If an entry holds a picture, leave that picture out and reproduce everything else exactly.

* **Data supplied**
◇ ◇ ◇ ◇ ◇ ◇ ◇
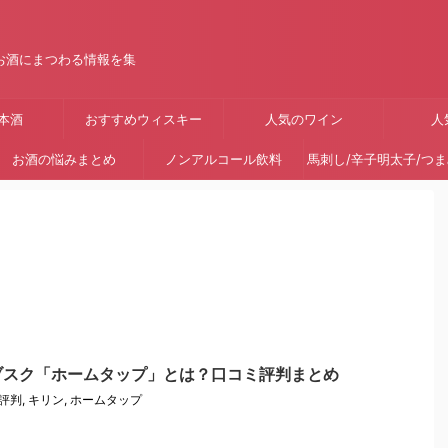
お酒にまつわる情報を集
本酒
おすすめウィスキー
人気のワイン
人
お酒の悩みまとめ
ノンアルコール飲料
馬刺し/辛子明太子/つ
ブスク「ホームタップ」とは？口コミ評判まとめ
評判
,
キリン
,
ホームタップ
◇ ◇ ◇ ◇ ◇ ◇ ◇
* **Completed task**
お酒にまつわる情報を集
本酒
おすすめウィスキー
人気のワイン
人
お酒の悩みまとめ
ノンアルコール飲料
馬刺し/辛子明太子/つ
ブスク「ホームタップ」とは？口コミ評判まとめ
評判
,
キリン
,
ホームタップ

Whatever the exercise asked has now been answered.